In vivo induced clpB1 gene of Vibrio cholerae is involved in different stress responses and affects in vivo cholera toxin production

Abstract

Previously in global transcription profile approach one of the cosmid clones of Vibrio cholerae containing the genes pnuC, icmF, and a fragment of clpB2 showed higher expression in V. cholerae grown inside rabbit intestine. In the present report, both the stress responsive clpB genes of V. cholerae O395 were cloned, clpB1 from chromosome I and clpB2 present in chromosome II. From the Northern blot hybridization it was observed that the level of transcription of clpB2 was very low which could be due to the weak promoter strength of clpB2 as predicted in silico.

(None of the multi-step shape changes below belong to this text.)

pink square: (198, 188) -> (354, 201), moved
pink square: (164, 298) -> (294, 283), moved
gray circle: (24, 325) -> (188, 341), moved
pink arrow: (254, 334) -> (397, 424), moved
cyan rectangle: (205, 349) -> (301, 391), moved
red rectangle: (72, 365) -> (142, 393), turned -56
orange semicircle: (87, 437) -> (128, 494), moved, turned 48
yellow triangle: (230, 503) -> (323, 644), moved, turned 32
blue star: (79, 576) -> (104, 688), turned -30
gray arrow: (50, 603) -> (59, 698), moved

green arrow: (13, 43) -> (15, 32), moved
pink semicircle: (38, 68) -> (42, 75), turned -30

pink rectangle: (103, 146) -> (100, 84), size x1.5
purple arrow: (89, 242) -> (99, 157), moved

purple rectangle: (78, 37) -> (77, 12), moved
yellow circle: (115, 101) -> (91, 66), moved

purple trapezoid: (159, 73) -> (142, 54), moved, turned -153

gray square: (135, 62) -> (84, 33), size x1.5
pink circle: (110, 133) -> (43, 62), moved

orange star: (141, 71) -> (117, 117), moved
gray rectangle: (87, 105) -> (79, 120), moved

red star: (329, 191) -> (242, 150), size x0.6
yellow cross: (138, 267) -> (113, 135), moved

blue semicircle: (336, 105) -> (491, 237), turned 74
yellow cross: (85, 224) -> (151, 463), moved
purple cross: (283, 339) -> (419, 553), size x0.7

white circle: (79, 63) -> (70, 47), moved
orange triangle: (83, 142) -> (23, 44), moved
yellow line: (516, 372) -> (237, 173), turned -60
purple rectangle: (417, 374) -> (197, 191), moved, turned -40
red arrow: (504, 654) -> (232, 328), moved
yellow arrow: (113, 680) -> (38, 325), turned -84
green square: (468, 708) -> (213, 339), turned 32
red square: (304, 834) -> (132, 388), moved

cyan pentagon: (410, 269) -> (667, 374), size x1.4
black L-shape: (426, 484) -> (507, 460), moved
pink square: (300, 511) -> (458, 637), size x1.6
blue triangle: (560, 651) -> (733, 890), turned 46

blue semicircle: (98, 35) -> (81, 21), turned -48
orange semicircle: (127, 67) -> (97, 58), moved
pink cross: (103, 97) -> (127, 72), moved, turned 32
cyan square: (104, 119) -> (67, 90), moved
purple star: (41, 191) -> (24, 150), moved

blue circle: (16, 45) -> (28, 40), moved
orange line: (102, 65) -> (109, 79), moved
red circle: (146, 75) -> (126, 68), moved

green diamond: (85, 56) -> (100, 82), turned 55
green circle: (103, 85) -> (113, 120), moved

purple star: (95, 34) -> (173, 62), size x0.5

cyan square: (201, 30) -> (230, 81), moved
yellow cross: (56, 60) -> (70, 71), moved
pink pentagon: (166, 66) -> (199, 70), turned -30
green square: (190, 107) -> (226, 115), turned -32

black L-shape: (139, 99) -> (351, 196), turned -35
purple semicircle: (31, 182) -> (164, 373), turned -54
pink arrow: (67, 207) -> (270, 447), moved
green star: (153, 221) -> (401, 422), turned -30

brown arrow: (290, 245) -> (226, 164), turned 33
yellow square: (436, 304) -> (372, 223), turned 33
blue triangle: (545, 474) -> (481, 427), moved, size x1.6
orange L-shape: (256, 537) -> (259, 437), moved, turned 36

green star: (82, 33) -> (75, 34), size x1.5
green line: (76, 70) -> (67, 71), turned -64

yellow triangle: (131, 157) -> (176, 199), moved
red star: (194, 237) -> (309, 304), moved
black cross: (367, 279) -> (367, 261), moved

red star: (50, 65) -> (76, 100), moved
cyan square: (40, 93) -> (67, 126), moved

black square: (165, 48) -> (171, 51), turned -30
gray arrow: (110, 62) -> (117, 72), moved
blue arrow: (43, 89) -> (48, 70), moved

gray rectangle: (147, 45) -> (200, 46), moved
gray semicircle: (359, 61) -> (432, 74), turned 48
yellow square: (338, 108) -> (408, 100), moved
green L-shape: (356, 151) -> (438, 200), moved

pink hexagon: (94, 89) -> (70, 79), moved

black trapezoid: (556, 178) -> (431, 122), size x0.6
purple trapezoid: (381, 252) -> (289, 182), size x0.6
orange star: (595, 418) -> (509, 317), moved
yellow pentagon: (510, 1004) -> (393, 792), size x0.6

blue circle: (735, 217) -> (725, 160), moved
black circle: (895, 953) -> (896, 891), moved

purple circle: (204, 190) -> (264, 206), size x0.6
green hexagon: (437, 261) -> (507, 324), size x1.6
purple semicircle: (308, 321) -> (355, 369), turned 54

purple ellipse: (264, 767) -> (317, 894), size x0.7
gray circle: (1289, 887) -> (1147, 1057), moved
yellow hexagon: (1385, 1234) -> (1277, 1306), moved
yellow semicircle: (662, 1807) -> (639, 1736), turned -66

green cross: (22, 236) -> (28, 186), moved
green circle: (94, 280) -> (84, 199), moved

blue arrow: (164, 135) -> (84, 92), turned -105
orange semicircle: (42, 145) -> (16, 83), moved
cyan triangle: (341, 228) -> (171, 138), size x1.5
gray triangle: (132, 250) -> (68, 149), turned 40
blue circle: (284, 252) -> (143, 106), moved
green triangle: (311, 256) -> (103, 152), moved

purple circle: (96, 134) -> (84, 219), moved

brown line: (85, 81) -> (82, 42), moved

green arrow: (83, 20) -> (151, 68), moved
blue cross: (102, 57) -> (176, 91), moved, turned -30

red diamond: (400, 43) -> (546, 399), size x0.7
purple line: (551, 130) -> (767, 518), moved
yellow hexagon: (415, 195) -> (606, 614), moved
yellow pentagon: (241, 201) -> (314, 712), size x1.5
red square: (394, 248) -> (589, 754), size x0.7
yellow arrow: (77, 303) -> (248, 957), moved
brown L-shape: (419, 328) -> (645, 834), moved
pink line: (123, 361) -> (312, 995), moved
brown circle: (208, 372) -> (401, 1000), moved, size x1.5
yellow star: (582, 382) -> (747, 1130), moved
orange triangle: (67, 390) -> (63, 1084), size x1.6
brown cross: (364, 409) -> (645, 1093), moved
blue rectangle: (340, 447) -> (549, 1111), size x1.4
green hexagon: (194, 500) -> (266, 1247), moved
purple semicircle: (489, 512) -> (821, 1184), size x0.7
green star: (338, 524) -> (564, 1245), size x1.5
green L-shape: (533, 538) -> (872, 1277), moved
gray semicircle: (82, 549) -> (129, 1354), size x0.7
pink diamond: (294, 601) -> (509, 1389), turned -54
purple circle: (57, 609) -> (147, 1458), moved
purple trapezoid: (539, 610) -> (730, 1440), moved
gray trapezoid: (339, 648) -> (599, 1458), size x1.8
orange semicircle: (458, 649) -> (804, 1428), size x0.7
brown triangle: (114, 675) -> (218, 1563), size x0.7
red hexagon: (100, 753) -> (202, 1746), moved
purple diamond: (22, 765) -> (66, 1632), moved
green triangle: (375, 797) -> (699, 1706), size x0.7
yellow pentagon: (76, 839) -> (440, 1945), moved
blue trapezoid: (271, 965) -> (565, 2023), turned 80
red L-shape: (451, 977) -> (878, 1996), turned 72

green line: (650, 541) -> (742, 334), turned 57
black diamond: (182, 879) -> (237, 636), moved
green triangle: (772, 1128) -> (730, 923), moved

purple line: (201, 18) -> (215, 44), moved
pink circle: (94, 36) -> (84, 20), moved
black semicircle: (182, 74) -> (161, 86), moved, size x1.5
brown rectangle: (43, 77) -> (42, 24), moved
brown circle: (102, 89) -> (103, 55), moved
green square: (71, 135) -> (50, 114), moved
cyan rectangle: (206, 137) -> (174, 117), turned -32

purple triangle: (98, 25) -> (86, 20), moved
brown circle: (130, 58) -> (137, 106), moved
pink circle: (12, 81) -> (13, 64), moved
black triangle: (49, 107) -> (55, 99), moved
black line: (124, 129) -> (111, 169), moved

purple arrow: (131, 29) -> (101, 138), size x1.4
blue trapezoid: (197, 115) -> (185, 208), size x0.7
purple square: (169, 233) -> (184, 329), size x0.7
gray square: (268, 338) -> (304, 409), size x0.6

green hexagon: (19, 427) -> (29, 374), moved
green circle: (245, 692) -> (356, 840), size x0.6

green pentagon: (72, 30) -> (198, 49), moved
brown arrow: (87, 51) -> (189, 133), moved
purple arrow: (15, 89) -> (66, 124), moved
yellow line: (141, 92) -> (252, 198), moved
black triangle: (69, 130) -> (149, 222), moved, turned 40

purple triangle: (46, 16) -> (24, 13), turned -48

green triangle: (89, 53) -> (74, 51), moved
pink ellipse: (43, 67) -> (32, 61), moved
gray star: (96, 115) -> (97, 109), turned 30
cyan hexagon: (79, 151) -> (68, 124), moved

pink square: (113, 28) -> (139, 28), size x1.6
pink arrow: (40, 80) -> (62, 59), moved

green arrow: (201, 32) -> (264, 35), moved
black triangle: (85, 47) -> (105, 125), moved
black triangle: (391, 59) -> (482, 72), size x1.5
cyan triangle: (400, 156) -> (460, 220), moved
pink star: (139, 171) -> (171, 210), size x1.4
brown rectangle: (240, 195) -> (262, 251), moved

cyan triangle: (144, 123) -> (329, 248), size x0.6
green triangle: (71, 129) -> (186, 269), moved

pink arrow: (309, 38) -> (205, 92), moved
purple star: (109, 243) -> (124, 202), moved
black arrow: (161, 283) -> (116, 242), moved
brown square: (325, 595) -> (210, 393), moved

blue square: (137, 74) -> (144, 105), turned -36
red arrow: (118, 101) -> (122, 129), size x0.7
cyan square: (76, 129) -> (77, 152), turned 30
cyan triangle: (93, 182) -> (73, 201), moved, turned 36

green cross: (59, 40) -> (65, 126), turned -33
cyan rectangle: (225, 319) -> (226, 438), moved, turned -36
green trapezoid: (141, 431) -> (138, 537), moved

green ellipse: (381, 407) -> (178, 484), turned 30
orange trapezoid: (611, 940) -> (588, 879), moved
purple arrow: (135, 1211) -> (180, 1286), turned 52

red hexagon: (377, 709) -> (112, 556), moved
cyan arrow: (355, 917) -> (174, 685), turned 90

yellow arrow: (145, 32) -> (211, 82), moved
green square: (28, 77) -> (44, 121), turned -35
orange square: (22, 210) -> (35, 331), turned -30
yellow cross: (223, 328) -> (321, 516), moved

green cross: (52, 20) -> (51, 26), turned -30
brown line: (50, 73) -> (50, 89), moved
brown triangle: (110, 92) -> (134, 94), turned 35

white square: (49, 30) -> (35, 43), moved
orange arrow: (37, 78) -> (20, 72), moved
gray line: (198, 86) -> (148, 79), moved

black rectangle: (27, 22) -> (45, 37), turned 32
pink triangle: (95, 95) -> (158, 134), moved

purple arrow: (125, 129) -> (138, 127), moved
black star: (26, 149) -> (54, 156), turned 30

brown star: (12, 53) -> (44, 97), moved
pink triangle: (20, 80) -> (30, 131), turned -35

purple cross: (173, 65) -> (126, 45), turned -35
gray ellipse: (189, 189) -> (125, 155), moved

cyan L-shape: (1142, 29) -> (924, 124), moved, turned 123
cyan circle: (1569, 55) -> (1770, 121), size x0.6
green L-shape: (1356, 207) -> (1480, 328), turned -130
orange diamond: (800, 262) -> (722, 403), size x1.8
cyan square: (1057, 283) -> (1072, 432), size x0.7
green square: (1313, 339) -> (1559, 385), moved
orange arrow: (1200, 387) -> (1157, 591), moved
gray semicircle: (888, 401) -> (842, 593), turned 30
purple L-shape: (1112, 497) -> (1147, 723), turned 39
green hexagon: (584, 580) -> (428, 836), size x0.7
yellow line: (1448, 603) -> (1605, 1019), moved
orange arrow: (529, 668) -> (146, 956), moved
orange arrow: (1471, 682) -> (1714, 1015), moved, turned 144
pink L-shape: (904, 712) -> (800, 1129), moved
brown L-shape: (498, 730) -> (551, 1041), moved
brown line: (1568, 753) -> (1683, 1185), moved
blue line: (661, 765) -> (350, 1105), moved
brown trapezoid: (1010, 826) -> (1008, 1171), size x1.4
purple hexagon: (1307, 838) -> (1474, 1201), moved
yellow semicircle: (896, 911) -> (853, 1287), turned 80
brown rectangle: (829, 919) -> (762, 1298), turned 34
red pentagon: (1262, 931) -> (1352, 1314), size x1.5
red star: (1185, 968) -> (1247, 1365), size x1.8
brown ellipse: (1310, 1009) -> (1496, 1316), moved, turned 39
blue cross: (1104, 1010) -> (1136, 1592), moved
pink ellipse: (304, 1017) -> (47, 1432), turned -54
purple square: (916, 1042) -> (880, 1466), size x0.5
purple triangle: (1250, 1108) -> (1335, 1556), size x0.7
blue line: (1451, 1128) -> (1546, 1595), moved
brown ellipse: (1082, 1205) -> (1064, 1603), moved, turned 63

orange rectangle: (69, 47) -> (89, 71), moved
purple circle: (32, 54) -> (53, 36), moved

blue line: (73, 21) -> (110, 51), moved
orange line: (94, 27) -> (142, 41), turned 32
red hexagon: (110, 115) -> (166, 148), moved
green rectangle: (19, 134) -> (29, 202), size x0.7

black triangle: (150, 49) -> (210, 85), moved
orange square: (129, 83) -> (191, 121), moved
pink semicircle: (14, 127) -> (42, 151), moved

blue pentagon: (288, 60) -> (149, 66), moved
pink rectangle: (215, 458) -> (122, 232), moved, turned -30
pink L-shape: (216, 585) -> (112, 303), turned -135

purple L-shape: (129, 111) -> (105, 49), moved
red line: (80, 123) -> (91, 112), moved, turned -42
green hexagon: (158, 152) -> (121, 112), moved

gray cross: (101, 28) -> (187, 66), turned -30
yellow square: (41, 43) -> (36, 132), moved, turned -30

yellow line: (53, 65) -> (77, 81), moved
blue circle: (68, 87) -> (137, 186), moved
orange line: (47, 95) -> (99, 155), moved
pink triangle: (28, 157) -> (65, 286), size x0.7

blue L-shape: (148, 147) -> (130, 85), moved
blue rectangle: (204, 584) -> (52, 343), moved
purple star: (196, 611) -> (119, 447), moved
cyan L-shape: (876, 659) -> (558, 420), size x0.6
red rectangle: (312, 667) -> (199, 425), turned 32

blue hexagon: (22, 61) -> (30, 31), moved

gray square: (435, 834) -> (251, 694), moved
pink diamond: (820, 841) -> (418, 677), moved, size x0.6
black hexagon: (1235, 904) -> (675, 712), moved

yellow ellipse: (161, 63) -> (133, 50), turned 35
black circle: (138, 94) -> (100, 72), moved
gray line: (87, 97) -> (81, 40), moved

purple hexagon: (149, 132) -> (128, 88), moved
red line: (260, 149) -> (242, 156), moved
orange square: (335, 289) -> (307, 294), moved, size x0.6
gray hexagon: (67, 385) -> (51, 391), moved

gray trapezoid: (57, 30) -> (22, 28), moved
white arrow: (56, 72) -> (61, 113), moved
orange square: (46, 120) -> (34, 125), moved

The deduced amino acid sequence showed that clpB1 possesses features typical of the ClpB ATPase family of stress response proteins. The clpB1 gene showed about three times higher expression under in vivo condition than in vitro. Increased expression of clpB1 gene was also observed at high temperature, high salt, and in the condition mimicking human intestine viz., 37 °C, pH 8.5, 300 mM NaCl, which is known to be the repressive condition for ToxR, the global transcriptional regulator of virulence in V. cholerae. The clpB1 insertion mutant showed increased sensitivity towards high temperature, oxidative stress, and acid pH. ClpB1 also conferred thermotolerance to V. cholerae. These effects could be reversed by complementation. Although clpB1 appeared not to be under the control of virulence regulatory cascade of V. cholerae, the CT production was reduced in clpB1 mutant when tested in vivo in an infant mice model.